The Liberals could have shifted the work to private companies without the IWA's help. But it would have been a heck of a lot harder and slower without the union.
What a difference a decade makes. Back in 1994 Haggard and the IWA were waging war on MacMillan Bloedel over work done by construction companies using members of "rat unions." The unions were employer-controlled and negotiated inferior contracts, said Haggard. The IWA threatened boycotts and the dispute led to violent clashes in Port Alberni.
Flash forward. The Liberals want health authorities to be able fire Hospital Employees Union members and contract with private companies to do the work. The goal is to save money, largely by hiring new employees at much lower wages and with fewer benefits.
The Liberals could clear the way for the changes. They used legislation to remove job protection in health care workers ' contracts and eliminate successor rights.
But that still left a risk. The private companies bidding on the contracts knew they could probably fill the jobs with new workers who would work for much lower wages.
But they couldn't be guaranteed that those wages would stay low. The HEU would almost certainly try and organize the workplaces. The employees might decide to form their own association, or hook up with some other large union.
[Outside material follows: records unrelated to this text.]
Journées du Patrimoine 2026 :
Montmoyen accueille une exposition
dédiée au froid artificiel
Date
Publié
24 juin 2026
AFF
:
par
Even if they didn't, the threat would always be there, creating uncertainty for the companies.
And that's where Haggard and the IWA came in. Before a single employee was hired, the IWA sat down with the three companies bidding for most of the work and signed a contract that provided low wages and few benefits.
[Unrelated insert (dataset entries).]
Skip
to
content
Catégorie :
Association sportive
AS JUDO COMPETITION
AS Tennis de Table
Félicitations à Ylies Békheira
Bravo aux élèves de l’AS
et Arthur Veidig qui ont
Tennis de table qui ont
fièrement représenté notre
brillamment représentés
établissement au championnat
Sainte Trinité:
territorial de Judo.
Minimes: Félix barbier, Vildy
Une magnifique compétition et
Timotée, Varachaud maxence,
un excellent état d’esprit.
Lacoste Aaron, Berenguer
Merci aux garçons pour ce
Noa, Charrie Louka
When hiring started, job applicants were told they had to sign an IWA membership card before they would be interviewed. The companies and the IWA co-operated to force them into the union, and subject them to a contract they never had a chance to see, let alone vote on.
It was a good deal for the companies, which got an insurance policy against employees deciding to form a union and advance their own issues.
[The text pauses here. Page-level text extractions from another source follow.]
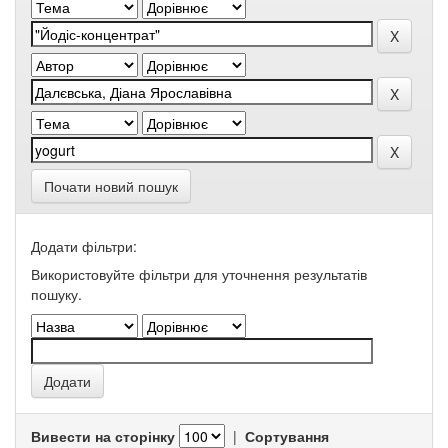
Почати новий пошук
Додати фільтри:
Використовуйте фільтри для уточнення результатів
пошуку.
Вивести на сторінку
|
Сортування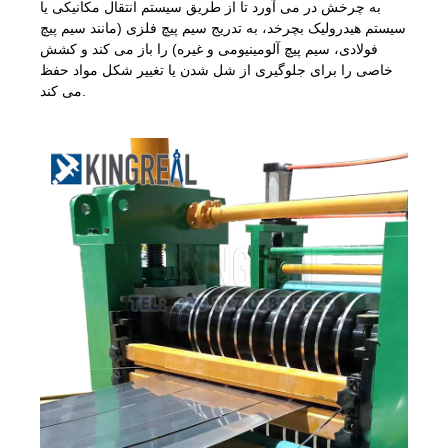
به چرخش در می آورد تا از طریق سیستم انتقال مکانیکی یا
سیستم هیدرولیک بچرخد، به تدریج سیم پیچ فلزی (مانند سیم پیچ
فولادی، سیم پیچ آلومینیومی و غیره) را باز می کند و کشش
خاصی را برای جلوگیری از شل شدن یا تغییر شکل مواد حفظ
می کند.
The government got lower bids for the work, since the companies didn't have to worry about their labour costs going up.
The IWA picked up a lot of dues revenue, without having to go through the hassle of convincing the workers that they actually wanted to hand part of their wages.
The employees didn't do quite so well. There's lots of talk about the efficiencies of private companies, and there are some benefits. But the real savings simply come from paying people less. Contracting out laundry services meant wages for an employee went from $34,000 under the HEU to $21,000 under the IWA contract, with benefits taking a similar cut.
The employees, in short, got what looks very much like the kind of contract Haggard used to rail against.
The employees could decertify, of course, but that's slow and difficult.
And in any case the government effectively took that option away, passing legislation last year to strip these employees of the successor rights enjoyed by employees at every other private business in the province. A health sector company facing a union or contract it doesn't like can fire the employees and walk away. A new operator then takes over, free to sign a more accommodating contract with a friendly union like the IWA. (This isn't theoretical; it has already happened.)
It's a sorry role for the IWA, one that has embarrassed many members and drawn sanctions from the Canadian Labour Congress.
And it's surprising that the union's members have stood by and watched as the IWA played a part in reducing not just wages, but the basic rights of workers.
Footnote: Haggard has been anointed as a federal Liberal candidate in New Westminster-Coquitlam, spared the trouble of a nomination battle thanks to Paul Martin's intervention. It's a reminder of how out of touch Martin is with B.C. To beat Conservative incumbent Paul Forseth, Haggard needs to capture votes from the NDP. Given the IWA's health role, that's not going to happen.